*Exercise prompt:* Where a picture appears, leave it out; copy everything else in the records exactly.

*Data records:*
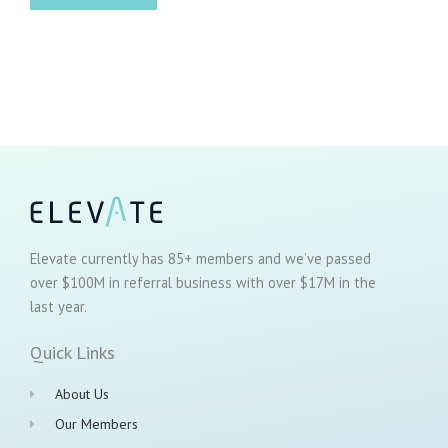
Elevate currently has 85+ members and we’ve passed
over $100M in referral business with over $17M in the
last year.
Quick Links
About Us
Our Members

*Exercise response:*
Elevate currently has 85+ members and we’ve passed
over $100M in referral business with over $17M in the
last year.
Quick Links
About Us
Our Members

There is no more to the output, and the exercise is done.